DESDE QUE LI “O PODER DO MITO”, NA verdade uma longa entrevista com o jornalista Bill Moyers, passei a comprar e devorar todos os livros escritos por Joseph Campbell (1904-1987). Lembro-me de ficar muito impressionado com uma de suas respostas:


- Você sempre achou que... estava sendo guiado por mãos que não conseguia ver? - pergunta Moyers.


- Sempre - responde Campbell. - Se você segue o seu sonho, coloca-se em um caminho que foi feito sob medida para que possa desenvolver aquilo que sempre desejou fazer. A partir daí, começa a encontrar com gente que faz parte deste sonho, e as portas se abrem.


E embora fascinado pelo autor, pouco sabia de sua vida, até que a jornalista Ruth de Aquino me forneceu um interessante material a seu respeito, parte do qual reproduzo a seguir:


“Quando você cursa uma faculdade, não faz aquilo que deseja, mas procura apenas saber o que é necessário para receber o diploma. E nem sempre esta é a melhor opção.

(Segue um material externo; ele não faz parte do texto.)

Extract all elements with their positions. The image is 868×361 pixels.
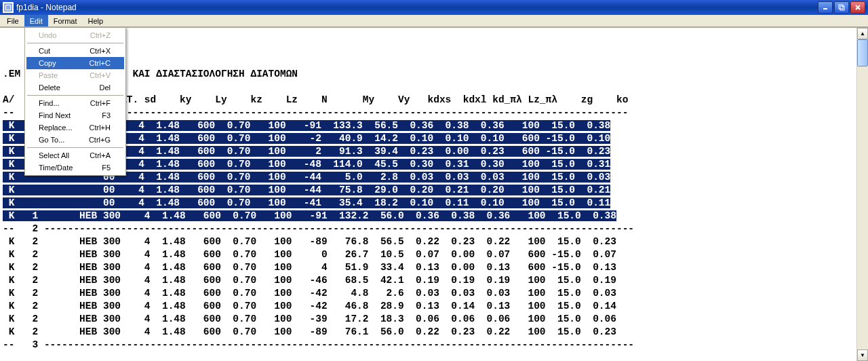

No meu caso, recebi uma bolsa de estudos e fui cursar a Universidade de Paris. Ao chegar à Europa, descobri James Joyce, Picasso, Mondrian - toda aquela turma da arte moderna. Depois, fui até a Alemanha, comecei a estudar sânscrito e me envolvi com o hinduísmo. Logo em seguida veio Jung; tudo estava se abrindo, por todos os lados.


Voltei à Universidade e disse: ‘Olha, não quero passar minha vida tentando aprender apenas aquilo que vocês querem me ensinar’.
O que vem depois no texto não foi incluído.